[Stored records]
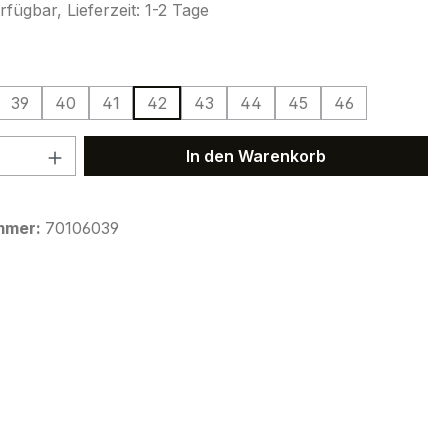
fügbar, Lieferzeit: 1-2 Tage
ählen
39
40
41
42
43
44
45
46
 Anzahl: Gib den gewünschten Wert ein 
In den Warenkorb
mmer:
70106039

[WORK ITEM]
Please set down every line of the data above precisely, dropping the images.

[FINISHED EXERCISE]
fügbar, Lieferzeit: 1-2 Tage
ählen
39
40
41
42
43
44
45
46
 Anzahl: Gib den gewünschten Wert ein 
In den Warenkorb
mmer:
70106039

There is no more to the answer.